Chronological Thread 
  • From: Scott Brim <>
  • To: <>
  • Cc: Transport WG <>, Michael Laufer <>
  • Subject: Re: [transport] Re: Need Advice on Multicasting Large File Data Sets
  • Date: Fri, 22 Feb 2013 10:53:41 -0500
  • Authentication-results: sfpop-ironport01.merit.edu; dkim=neutral (message not signed) header.i=none

I'm part way into writing a small essay on this very subject, figuring
out what research to foster :-). I probably agree with Larry on all
points.

The best thing about their scenario and multicast is that they have a
lot of fan out - 30 sites well distributed - and they have predictable
consumption. It's not like that for most research datasets, where a few
sites, far apart, want a particular dataset only once or twice.
Reliable multicast could apply. Their problem would be finding
equipment that supports it.

I can think of five types of mechanisms to handle staged one-to-many
distribution in general: (1) store data in case anybody wants it and
forward on demand; (2) store only when it's been asked for and forward
immediately; (3) intermediate layer dynamic streaming like Phoebus; (4)
L3 multicast; and (5) "lower layer" (SDN, whatever) multicast.

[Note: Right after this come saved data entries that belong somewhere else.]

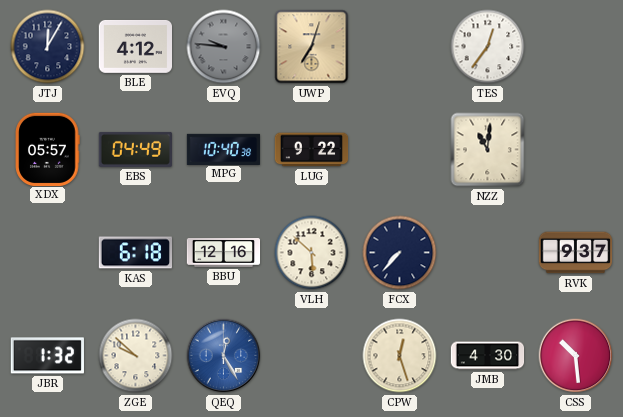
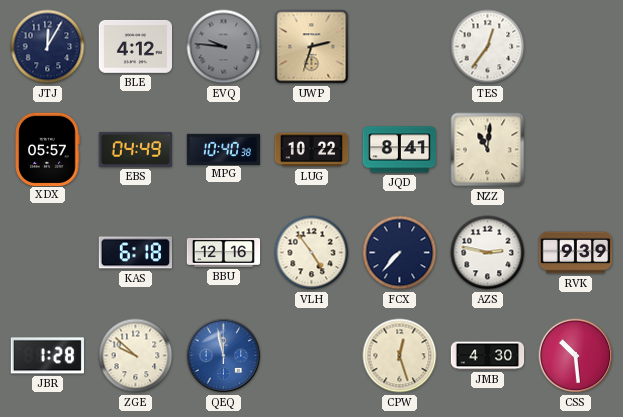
UWP: 7:03 -> 2:33
LUG: 9:22 -> 10:22
JQD: none -> 8:41
VLH: 5:52 -> 4:54
AZS: none -> 2:47
RVK: 9:37 -> 9:39
JBR: 1:32 -> 1:28
QEQ: 12:25 -> 11:58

In brief I think 1 isn't very applicable (we're not Netflix) and 4 has
reliability/retransmission issues as Larry pointed out (it's a great
research topic). 2 is akin to hierarchical distribution and can be very
useful. 3 has already demonstrated its worth in Phoebus. As for 5 (SDN
trees), well, you would have the same reliability issues, but you could
handle them with unicast side channels. #5 essentially takes the
application-layer hierarchical distribution and moves it down into the
SDN infrastructure - I think it's worth investigating.